Why do people say the craziest things on Twitter?
What is it about social media that makes powerful, accomplished individuals say things that they later need to recant, walk back or at least explain?
This isn’t about President Trump (although it could be). It is about chief executives.
The tweets that Elon Musk of Tesla sent last week about taking his company private pushed investors into a tizzy as they tried to parse his every word. Regulators are examining Mr. Musk’s posts, but there is an another, perhaps broader question government officials should reconsider: Is Twitter the right forum for public company executives to disseminate market-moving information in the first place?
For years, companies and their executives were limited to disclosing market-moving information in news releases that were widely distributed over services like Business Wire or in interviews with media outlets. That is, until Reed Hastings, the chief executive of Netflix, broke ranks in 2012 and wrote on his Facebook page that the company’s video-streaming service had “exceeded 1 billion hours for the first time.”
That, in turn, led to what’s known as the Reed Hastings Rule, when the Securities and Exchange Commission permitted such use of social media. “Most social media are perfectly suitable methods for communicating with investors,” said George S. Canellos, the agency’s acting enforcement chief at the time.
But given the brevity Twitter requires — its character limit was doubled to 280 characters last year — it is perhaps inevitable that people will be misunderstood, even when they tweet with the best of intentions.
“All tweets are misleading with such a short character limit,” said Jeffrey A. Sonnenfeld, a professor at the Yale School of Management. “Companies shouldn’t be encouraging the use of Twitter for its executives. They should forbid it.”

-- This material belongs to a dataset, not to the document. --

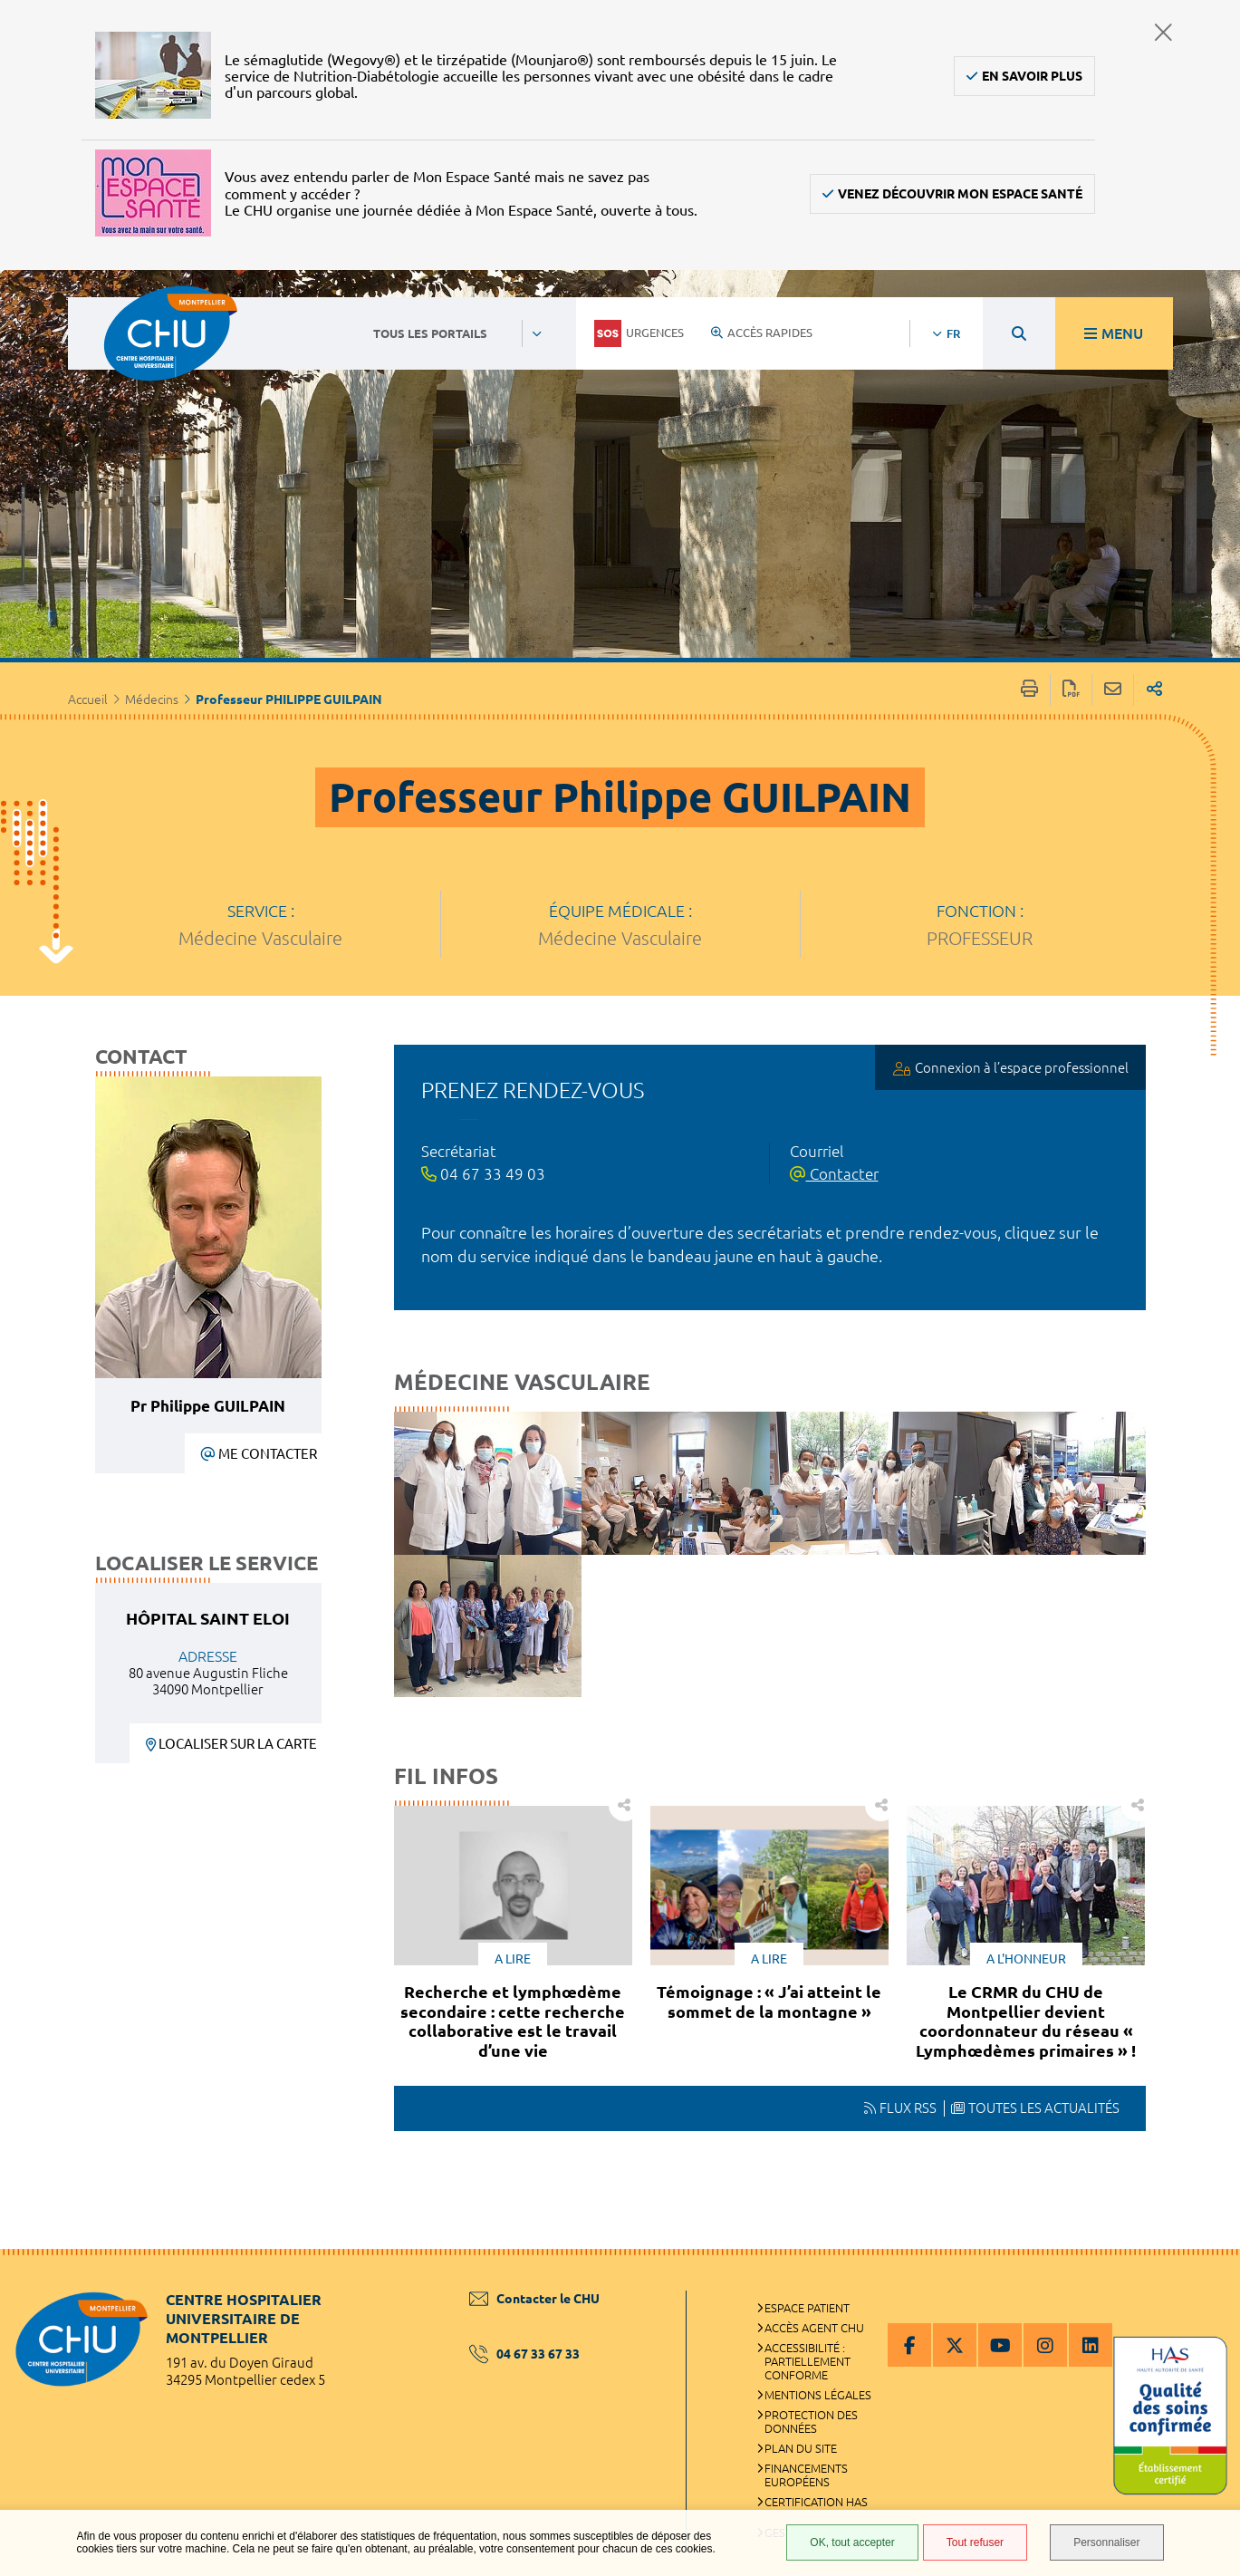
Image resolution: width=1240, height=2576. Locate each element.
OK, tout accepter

Mr. Sonnenfeld said such a prohibition should be a company guideline, not a legislative requirement, adding he did not believe the government should get involved in what constitutes a news release.
But still, regulators could at least encourage companies to remind their executives that Twitter is better used as a place to offer idle musings rather than corporate missives.
Individuals are responsible for their own behavior — or what comes out of their mouth or keystrokes. Still, all too often, boldface-name executives, politicians and celebrities have needed to “clarify” their comments on Twitter. (I’ve had to do it myself.)
Rupert Murdoch, the media mogul, once tweeted about “scumbag celebrities” only to return to Twitter with a clarification: “I never referred to any particular people, just some ‘dodgy’ self promoting celebrities. Repeat apology for language.”
Rob Goldman, a Facebook vice president, defended the company on Twitter over the role that Russia-linked advertisements played in the 2016 United States presidential election. “I have seen all of the Russian ads and I can say very definitively that swaying the election was *NOT* the main goal,” he wrote. The company ended up issuing a clarification.
For reasons that remain inexplicable, Twitter seems to create an impulse control problem for too many — and when billions of dollars of investors’ money is on the line and the credibility of the markets are at stake, that seems like a risk not worth taking.
Mr. Musk’s explanation on Monday that his comment on Twitter last week that he had “financing secured” for taking Tesla private required a 1,008-word explanation that was almost certainly run through Tesla’s legal department — more than once.
Regulators may end up not having a problem with Mr. Musk’s message, but the existing rule has an important caveat that involves the audience it reached.
In discussing enforcement of the Reed Hastings Rule, Mr. Canellos said social media was not an appropriate vehicle for announcements “if the access is restricted or if investors don’t know that’s where they need to turn to get the latest news.”
That means if companies and their executives want to use Twitter to disseminate news, they should not be allowed to block people from following their accounts, including those who manage to get under their skin. Mr. Musk has repeatedly blocked such trolls on Twitter.
This issue is a variation of a theme that emerged in a court case this year in which a judge found it inappropriate for Mr. Trump to block users, given his public role.
Mr. Trump’s use of Twitter has illustrated the danger of disclosing market-moving information, exemplified by his tweet before the employment report in which he seemed to hint the numbers were going to be good.
It is perhaps an irresistible temptation, but one that companies have seen fit to punish in the past. Gene Morphis, chief financial officer for the specialty women’s retailer Francesca’s, was fired in 2012 for his use of social media posts like, “Board meeting. Good numbers=Happy Board.”
Perhaps the original executive maverick on Twitter was Alan Meckler, chief executive of WebMediaBrands. He started sending tweets in 2011 that would regularly move his company’s stock.
“Good chance we will be making a few acquisitions by middle of March,” he would write. Or he would send a tweet pointing out that the company’s earnings report would be out in a week, with a winking reference to promising revenue numbers: “Rev. Growth big.”
The Securities and Exchange Commission inquired about Mr. Meckler’s use of Twitter, but eventually closed the case.
It shouldn’t have, or at least it could have sent a warning. Maybe Mr. Musk would have heard it.